WCF scales up slowly with bursts of work

A few customers have noticed an issue with WCF scaling up when handling a burst of requests. Fortunately, there is a very simple workaround for this problem that is covered in KB2538826 (thanks to David Lamb for the investigation and write up). The KB article provides a lot of good information about when this would apply to your application and what to do to fix it. In this post, I want to explore exactly what's happening.

The best part is that there is an easy way to reproduce the problem. To do this, create a new WCF service application with the .NET 4 framework:

Then trim the default service contract down to only the GetData method:

 using System.ServiceModel;

[ServiceContract]
public interface IService1
{
    [OperationContract]
    string GetData(int value);
}

And fill out the GetData method in the service code:

 using System;
using System.Threading;

public class Service1 : IService1
{
    public string GetData(int value)
    {
        Thread.Sleep(TimeSpan.FromSeconds(2));
        return string.Format("You entered: {0}", value);
    }
}

The two second sleep is the most important part of this repro. We'll explore why after we create the client and observe the effects. But first, make sure to set the throttle in the web.config:

 <configuration>
  <system.web>
    <compilation debug="true" targetFramework="4.0" />
  </system.web>
  <system.serviceModel>
    <behaviors>
      <serviceBehaviors>
        <behavior>
          <serviceMetadata httpGetEnabled="true"/>
          <serviceDebug includeExceptionDetailInFaults="false"/>
          <serviceThrottling maxConcurrentCalls="100"/>
        </behavior>
      </serviceBehaviors>
    </behaviors>
    <serviceHostingEnvironment multipleSiteBindingsEnabled="true" />
  </system.serviceModel>
  <system.webServer>
    <modules runAllManagedModulesForAllRequests="true"/>
  </system.webServer>
</configuration>

The Visual Studio web server would probably suffice, but I changed my web project to use IIS instead. This makes it more of a realistic situation. To do this go to the project properties, select the Web tab, and switch to IIS.
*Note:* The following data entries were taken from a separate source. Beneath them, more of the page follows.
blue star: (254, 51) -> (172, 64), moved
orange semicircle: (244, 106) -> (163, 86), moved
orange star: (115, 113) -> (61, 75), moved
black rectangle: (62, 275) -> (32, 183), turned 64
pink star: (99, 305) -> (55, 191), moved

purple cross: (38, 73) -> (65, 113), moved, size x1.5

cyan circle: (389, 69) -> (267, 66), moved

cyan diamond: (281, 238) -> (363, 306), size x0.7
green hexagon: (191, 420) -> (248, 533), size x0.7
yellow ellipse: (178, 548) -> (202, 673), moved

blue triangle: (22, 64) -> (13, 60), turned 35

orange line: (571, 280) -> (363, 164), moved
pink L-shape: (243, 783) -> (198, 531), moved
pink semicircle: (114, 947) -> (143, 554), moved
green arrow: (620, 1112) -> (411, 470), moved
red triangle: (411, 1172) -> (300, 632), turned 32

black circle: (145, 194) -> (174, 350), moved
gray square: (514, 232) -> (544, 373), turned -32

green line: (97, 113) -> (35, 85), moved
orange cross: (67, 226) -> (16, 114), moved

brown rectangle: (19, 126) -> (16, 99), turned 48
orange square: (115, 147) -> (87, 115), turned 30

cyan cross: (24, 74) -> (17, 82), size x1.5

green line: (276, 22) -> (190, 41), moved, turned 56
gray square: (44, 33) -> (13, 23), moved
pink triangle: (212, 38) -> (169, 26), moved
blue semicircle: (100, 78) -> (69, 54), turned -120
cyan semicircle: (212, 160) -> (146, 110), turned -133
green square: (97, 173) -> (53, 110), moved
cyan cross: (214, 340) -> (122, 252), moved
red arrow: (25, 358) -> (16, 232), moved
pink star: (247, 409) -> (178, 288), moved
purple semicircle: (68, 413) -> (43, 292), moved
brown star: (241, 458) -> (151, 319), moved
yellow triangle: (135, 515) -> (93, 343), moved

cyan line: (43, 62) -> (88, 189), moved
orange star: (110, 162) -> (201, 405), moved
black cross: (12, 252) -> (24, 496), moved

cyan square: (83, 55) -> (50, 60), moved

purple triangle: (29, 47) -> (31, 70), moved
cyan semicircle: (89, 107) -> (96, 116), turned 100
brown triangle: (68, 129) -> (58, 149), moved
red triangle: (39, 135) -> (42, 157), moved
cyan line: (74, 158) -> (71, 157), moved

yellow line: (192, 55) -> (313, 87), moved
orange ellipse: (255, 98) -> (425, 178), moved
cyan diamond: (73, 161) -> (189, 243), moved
Be sure to hit the Create Virtual Directory button. In my case, I have SharePoint installed and it's taking up port 80, so I put the default web server on port 8080. Once this is done, build all and browse to the service to make sure it's working correctly.

To create the test client, add a new command prompt executable to the solution and add a service reference to Service1. Change the client code to the following:

 using System;
using System.Threading;
using ServiceReference1;

class Program
{
    private const int numThreads = 100;
    private static CountdownEvent countdown;
    private static ManualResetEvent mre = new ManualResetEvent(false);

    static void Main(string[] args)
    {
        string s = null;
        Console.WriteLine("Press enter to start test.");
        while ((s = Console.ReadLine()) == string.Empty)
        {
            RunTest();
            Console.WriteLine("Allow a few seconds for threads to die.");
            Console.WriteLine("Press enter to run again.");
            Console.WriteLine();
        }
    }

    static void RunTest()
    {
        mre.Reset();
        Console.WriteLine("Starting {0} threads.", numThreads);
        countdown = new CountdownEvent(numThreads);
        for (int i = 0; i < numThreads; i++)
        {
            Thread t = new Thread(ThreadProc);
            t.Name = "Thread_" + i;
            t.Start();
        }
        // Wait for all threads to signal.
        countdown.Wait();
        Console.Write("Press enter to release threads.");
        Console.ReadLine();
        Console.WriteLine("Releasing threads.");
        DateTime startTime = DateTime.Now;
        countdown = new CountdownEvent(numThreads);
        // Release all the threads.
        mre.Set();
        // Wait for all the threads to finish.
        countdown.Wait();
        TimeSpan ts = DateTime.Now - startTime;
        Console.WriteLine("Total time to run threads: {0}.{1:0}s.",
            ts.Seconds, ts.Milliseconds / 100);
    }

    private static void ThreadProc()
    {
        Service1Client client = new Service1Client();
        client.Open();
        // Signal that this thread is ready.
        countdown.Signal();
        // Wait for all the other threads before making service call.
        mre.WaitOne();
        client.GetData(1337);
        // Signal that this thread is finished.
        countdown.Signal();
        client.Close();
    }
}

The code above uses a combination of a ManualResetEvent and a CountdownEvent to coordinate the calls to all happen at the same time. It then waits for all the calls to finish and determines how long it took. When I run this on a dual core machine, I get the following:

 Press enter to start test.

Starting 100 threads.
Releasing threads.
Total time to run threads: 14.0s.
Allow a few seconds for threads to die.
Press enter to run again.

If each individual request only sleeps for 2 seconds, why would it take 100 simultaneous requests 14 seconds to complete? It should only take 2 seconds if they're all executing at the same time. To understand what's happening, let's look at the thread count in perfmon. First, open Administrative Tools -> Performance Monitor. In the tree view on the left, pick Monitoring Tools -> Performance Monitor. It should have the % Processor counter in there by default. We don't need that counter so select it in the bottom and press the delete key. Now click the add button to add a new counter:

In the Add Counters dialog, expand the Process node:

Under this locate the Thread Count counter and then find the w3wp instance and press the Add >> button.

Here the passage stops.